The first Moriconi to settle permanently in Poland was Bartolomeo di Giovanni (born 1574), who received Kraków citizenship on May 28, 1616, followed by his son Giovanni on August 2, 1623. Another family member, Frediano di Lorenzo (born 1622), arrived in Poland in 1637 and amassed a vast fortune, becoming a creditor of the Polish king John II Casimir. In 1665, unable to repay a debt of 60,000 thalers, the king granted him noble status and estates in Lithuania.

Without direct heirs, Frediano summoned his nephews, Scipione (born 1642) and Giovanni Carlo (born 1647), to settle on his estates and become his successors. Both of them were also granted noble status in 1673. They also received the estates of Świadoście and Soły. They quickly assimilated into Polish society, and their surname was Polonized to Morykoni, although they maintained in the first generations ties with Lucca. The family quickly established itself as wealthy landowners, forming close ties with the powerful Radziwiłł family. The Morykoń family also used their own coat of arms, which featured, on the left side, waves on a silver background taken from the family crest used in Lucca. On the right side, however, there was a black eagle.
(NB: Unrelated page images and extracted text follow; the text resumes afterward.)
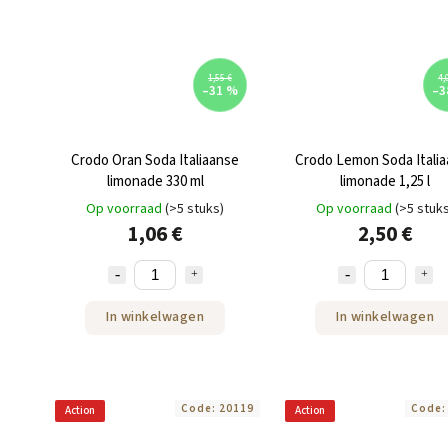
1,55 €
4,
–31 %
–3
Crodo Oran Soda Italiaanse
Crodo Lemon Soda Itali
limonade 330 ml
limonade 1,25 l
Op voorraad
(>5 stuks)
Op voorraad
(>5 stuk
1,06 €
2,50 €
In winkelwagen
In winkelwagen
Code:
20119
Code
Action
Action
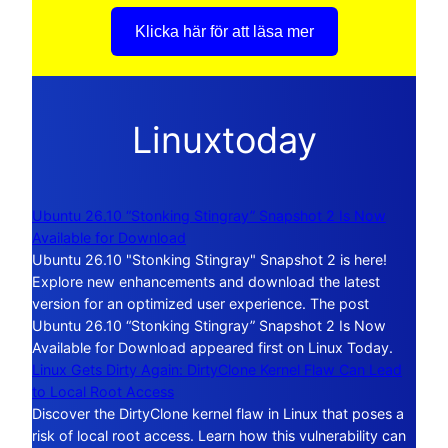
Klicka här för att läsa mer
Linuxtoday
Ubuntu 26.10 “Stonking Stingray” Snapshot 2 Is Now
Available for Download
Ubuntu 26.10 "Stonking Stingray" Snapshot 2 is here!
Explore new enhancements and download the latest
version for an optimized user experience. The post
Ubuntu 26.10 “Stonking Stingray” Snapshot 2 Is Now
Available for Download appeared first on Linux Today.
Linux Gets Dirty Again: DirtyClone Kernel Flaw Can Lead
to Local Root Access
Discover the DirtyClone kernel flaw in Linux that poses a
risk of local root access. Learn how this vulnerability can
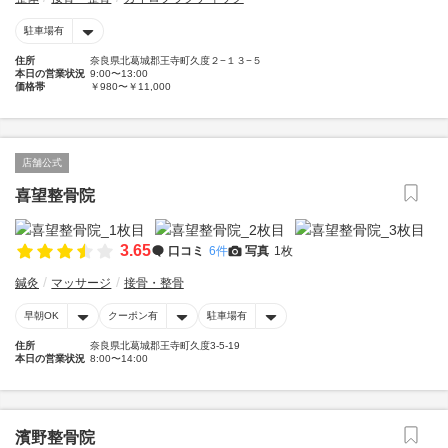
駐車場有
住所
奈良県北葛城郡王寺町久度２−１３−５
本日の営業状況
9:00〜13:00
価格帯
￥980〜￥11,000
店舗公式
喜望整骨院
3.65
口コミ
6件
写真
1枚
鍼灸
マッサージ
接骨・整骨
早朝OK
クーポン有
駐車場有
住所
奈良県北葛城郡王寺町久度3-5-19
本日の営業状況
8:00〜14:00
濱野整骨院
Of the two, only Scipione had children. Here are some of his notable descendants:

- Krzysztof Morykoni (born c. 1690), who owned the estates of Salos, Taujėnai, and Lyduokiai in the Ukmergė County.
  - Marcjan Franciszek Morykoni (born c. 1710, died 1784), colonel, starosta of Ukmergė
    - Benedykt Beniamin Morykoni (1740-1813), Lithuanian Grand Scribe, one of the leaders of Kościuszko Uprising
    - Ignacy Morykoni (died after 1822), starosta of Ukmergė
    - Hieronim Morykni (died 1832)
      - Lucjan Morykoni (1818-1893), participant of the January Uprising, scientist
  - Michał Tadeusz Morykoni (1720-1788), podkomorzy of Ukmergė
    - Józef Tadeusz Morykoni, general of the Grand Ducal Lithuanian Army, adjutant of Tadeusz Kościuszko
- Aleksander Morykoni (1683–1751), a Jesuit, teacher, and professor of theology and rhetoric

A member of the family was also Kajetan Morykoni (1774–1830), the rector of the Voivodeship School in Płock.

== Bibliography ==

- Tygielski, Wojciech (2015). "Italians in Early Modern Poland. The Lost Opportunity for Modernization?"